Re: [Treebase-devel] Columns in the taxon intelligence files

SourceForge Headquarters 225 Broadway Suite 1600 San Diego, CA 92101 +1 (858) 422-6466

On Jan 29, 2010, at 1:29 PM, Vladimir Gapeyev wrote:

> Technically, I see how to do step 4 below, but I am not clear why it will work.  (This is clearly a tangent, in the direction of data quality, i guess.)  As I understood before, the natural key in the TAXONLABEL table is the pair (study_id, taxonlabel), and I thought the reason was that two studies, say 981 and 1207, might use the same label, say "Abelia", but mean different taxa by it.  In this case, TB2 should connect (981, "Abelia") and (1207, "Abelia") to different variant_ids and taxon_ids. This, however, does not mesh with your instruction to connect TAXONVARIANT and TAXONLABEL tables based on the value of TAXONLABEL.taxonlabel alone, relying on the fact that taxonlabel field is unique within the taxon_labels.tab file.  Under this arrangement, there is no way "Abelia"  from different studies can be connected to different taxonvariants!  I actually expected to see a study_id field in taxon_labels.tab.
> 
> I misunderstood something, but what?

Although we have taxon labels that *potentially* could point to two different TAXONVARIANT records, in no current cases do two instances of the name point to different ones.  So in terms of the migrated TreeBASE1 data, we are okay.
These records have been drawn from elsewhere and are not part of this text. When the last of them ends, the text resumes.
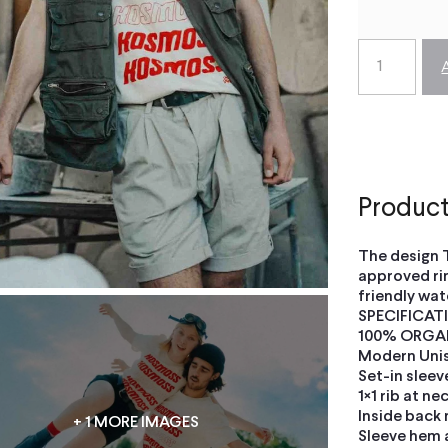
Product
The design 
approved ri
friendly wat
SPECIFICAT
100% ORGA
Modern Unise
Set-in sleev
1×1 rib at ne
Inside back 
+ 1 MORE IMAGES
Sleeve hem 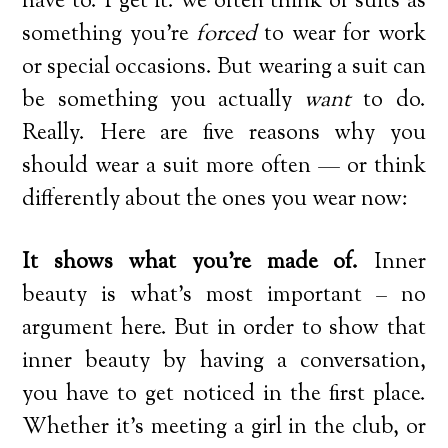
have to. I get it: we often think of suits as
something you’re
forced
to wear for work
or special occasions. But wearing a suit can
be something you actually
want
to do.
Really. Here are five reasons why you
should wear a suit more often — or think
differently about the ones you wear now:
It shows what you’re made of.
Inner
beauty is what’s most important – no
argument here. But in order to show that
inner beauty by having a conversation,
you have to get noticed in the first place.
Whether it’s meeting a girl in the club, or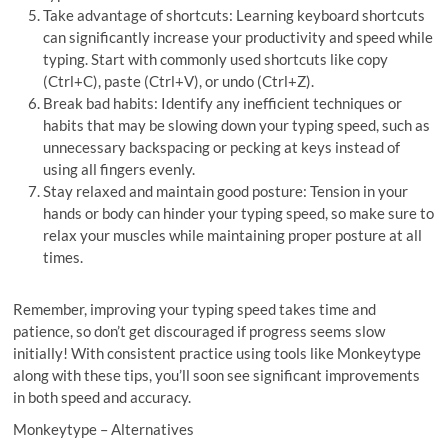
Take advantage of shortcuts: Learning keyboard shortcuts
can significantly increase your productivity and speed while
typing. Start with commonly used shortcuts like copy
(Ctrl+C), paste (Ctrl+V), or undo (Ctrl+Z).
Break bad habits: Identify any inefficient techniques or
habits that may be slowing down your typing speed, such as
unnecessary backspacing or pecking at keys instead of
using all fingers evenly.
Stay relaxed and maintain good posture: Tension in your
hands or body can hinder your typing speed, so make sure to
relax your muscles while maintaining proper posture at all
times.
Remember, improving your typing speed takes time and
patience, so don’t get discouraged if progress seems slow
initially! With consistent practice using tools like Monkeytype
along with these tips, you’ll soon see significant improvements
in both speed and accuracy.
Monkeytype – Alternatives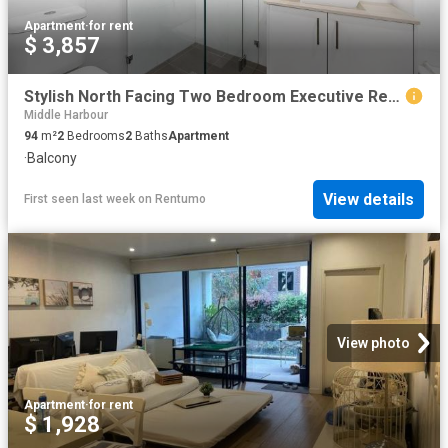
Apartment
·
for rent
$ 3,857
Stylish North Facing Two Bedroom Executive Retreat
Middle Harbour
94
m²
2
Bedrooms
2
Baths
Apartment
·
Balcony
View details
First seen last week
on
Rentumo
View photo
Apartment
·
for rent
$ 1,928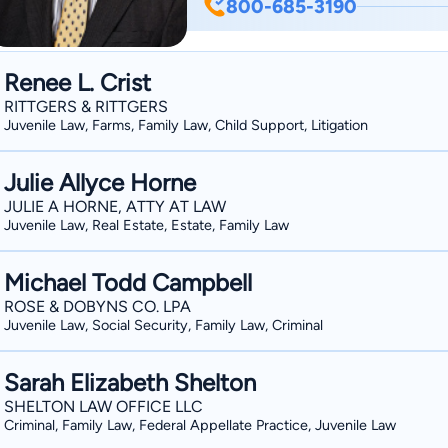
800-685-3190
Member of the City Council of Lebanon, Ohio Jim was born and raise
Georgia. In 1990, he graduated with honors from the University of Notre Dame, with a
BA in Economics. In 1993, he graduated with honors from the University of Georgia
Renee L. Crist
School of Law. After graduating law school, Jim served a one-year clerkship with a U.S.
RITTGERS & RITTGERS
District Court Judge in Montgomery, Alabama. He then served four ye
Juvenile Law, Farms, Family Law, Child Support, Litigation
Army as a Captain in the Judge Advoc
Missouri. Upon leaving the Army in 1999, Jim went into private practice, representing
Julie Allyce Horne
business and individual clients throughout southwes
JULIE A HORNE, ATTY AT LAW
Juvenile Law, Real Estate, Estate, Family Law
the executive committee of the Warre
respective board of directors for the 
Michael Todd Campbell
Wisdom, High School Studies Group, Inc. "I built a successful law practice by 
that I am always available to answer my c
ROSE & DOBYNS CO. LPA
Juvenile Law, Social Security, Family Law, Criminal
available during the business day, and
hours will be forwarded to my cell phone 
Sarah Elizabeth Shelton
always happy to consult with potential new cli
SHELTON LAW OFFICE LLC
differentiates me from other lawyers 
Criminal, Family Law, Federal Appellate Practice, Juvenile Law
in the United States Army. While in the Army, I graduated from the Airborne School at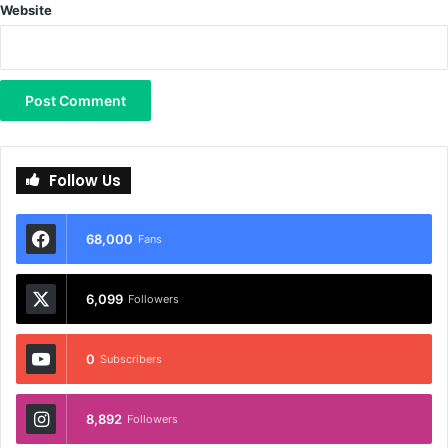
Website
Follow Us
68,000
Fans
6,099
Followers
0
Subscribers
8,892
Followers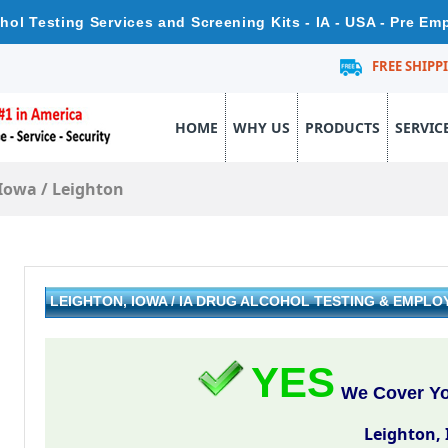
hol Testing Services and Screening Kits - IA - USA - Pre E
FREE SHIPP
HOME
WHY US
PRODUCTS
SERVIC
Iowa
/
Leighton
LEIGHTON, IOWA / IA DRUG ALCOHOL TESTING & EMPL
YES
We Cover You
Leighton,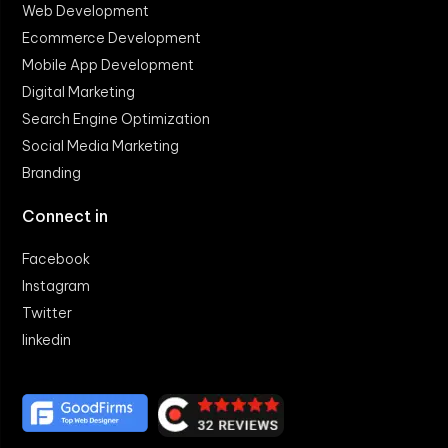
Web Development
Ecommerce Development
Mobile App Development
Digital Marketing
Search Engine Optimization
Social Media Marketing
Branding
Connect in
Facebook
Instagram
Twitter
linkedin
But indeed, in future, we can expect to get homonyms -- e.g. an "Aotus" as the taxon label on a tree of monkeys and an "Aotus" as the taxon label on a tree of plants.

So in summary, TreeBASE1 did not allow homonyms in the entire database and did not allow homonyms within a study (hence only one record for each unique taxon label); TreeBASE2 allows homonyms in different studies but does not allow homonyms within the same study. 

bp